Seasonal influenza epidemics are the result of viral antigenic drift, which is why the influenza vaccine is changed on a yearly basis. Antigenic drift forms the foundation of the recommendation for annual influenza vaccination.
The acquisition of a new hemagglutinin and/or neuraminidase by the influenza virus is called antigenic shift, which results in a novel influenza virus that has the potential to cause a pandemic.
The primary route of influenza transmission is person-to-person via inhalation of respiratory droplets, and transmission can occur for as long as the infected person is shedding virus from the respiratory tract.
Clinical diagnosis of influenza is difficult. Classic signs and symptoms include abrupt onset of fever, muscle pain, headache, malaise, nonproductive cough, sore throat, and rhinitis. These signs and symptoms usually resolve within 1 week of presentation.
In the United States, the primary mechanism of influenza prevention is annual vaccination. Vaccination not only prevents influenza illness and influenza-related hospitalizations and deaths but may also decrease healthcare resource use and the overall cost to society.
The inactivated influenza vaccine (IIV) and the live-attenuated influenza vaccine (LAIV) are commercially available for prevention of seasonal influenza. Both vaccines contain influenza A subtypes H3N2 and H1N1, and influenza B virus, which are initially grown in hens’ eggs.

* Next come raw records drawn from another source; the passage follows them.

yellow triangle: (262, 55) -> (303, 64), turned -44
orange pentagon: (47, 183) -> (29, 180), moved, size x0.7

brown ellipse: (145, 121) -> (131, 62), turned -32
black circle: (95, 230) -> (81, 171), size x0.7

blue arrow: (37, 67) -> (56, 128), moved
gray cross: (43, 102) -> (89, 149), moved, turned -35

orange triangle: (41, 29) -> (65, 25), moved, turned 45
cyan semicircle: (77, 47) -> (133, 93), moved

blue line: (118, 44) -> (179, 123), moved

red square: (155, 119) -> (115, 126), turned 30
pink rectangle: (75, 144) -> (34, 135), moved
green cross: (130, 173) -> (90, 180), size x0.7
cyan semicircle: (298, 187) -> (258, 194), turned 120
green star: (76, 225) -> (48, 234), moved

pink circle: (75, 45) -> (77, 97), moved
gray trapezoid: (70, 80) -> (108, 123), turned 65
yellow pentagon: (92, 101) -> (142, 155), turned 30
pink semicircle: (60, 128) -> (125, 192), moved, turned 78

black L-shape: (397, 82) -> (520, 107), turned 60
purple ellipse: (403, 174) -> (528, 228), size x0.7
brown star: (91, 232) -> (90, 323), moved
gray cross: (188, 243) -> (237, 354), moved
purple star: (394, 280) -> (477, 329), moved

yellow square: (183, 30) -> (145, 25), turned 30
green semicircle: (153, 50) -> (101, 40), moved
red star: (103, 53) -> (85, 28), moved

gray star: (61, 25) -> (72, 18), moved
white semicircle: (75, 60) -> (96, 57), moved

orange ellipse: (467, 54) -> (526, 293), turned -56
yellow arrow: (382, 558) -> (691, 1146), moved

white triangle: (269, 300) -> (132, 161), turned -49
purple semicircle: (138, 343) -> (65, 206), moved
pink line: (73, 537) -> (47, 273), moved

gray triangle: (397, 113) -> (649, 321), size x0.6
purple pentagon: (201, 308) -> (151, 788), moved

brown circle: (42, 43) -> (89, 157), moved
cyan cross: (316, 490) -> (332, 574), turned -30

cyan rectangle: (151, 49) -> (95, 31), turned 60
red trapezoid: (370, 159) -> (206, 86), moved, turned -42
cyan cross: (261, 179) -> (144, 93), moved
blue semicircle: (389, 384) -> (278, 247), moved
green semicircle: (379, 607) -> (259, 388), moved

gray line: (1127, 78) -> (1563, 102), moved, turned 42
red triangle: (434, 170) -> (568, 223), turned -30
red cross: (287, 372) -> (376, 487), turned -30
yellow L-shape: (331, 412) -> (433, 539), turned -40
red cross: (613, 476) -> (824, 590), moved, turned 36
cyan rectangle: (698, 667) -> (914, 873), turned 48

Antiviral drugs for prophylaxis of influenza should be considered adjuncts to vaccine and are not replacements for annual vaccination.
If used, antiviral drugs should be started within 48 hours of symptom onset to maximize effectiveness.
Neuraminidase inhibitors (oseltamivir, zanamivir, and peramivir) and cap-dependent endonuclease inhibitor (baloxavir) have activity against both influenza A and influenza B viruses. Although the adamantanes inherently have activity against influenza A H1N1 viruses, they are no longer used clinically due to overwhelming viral resistance.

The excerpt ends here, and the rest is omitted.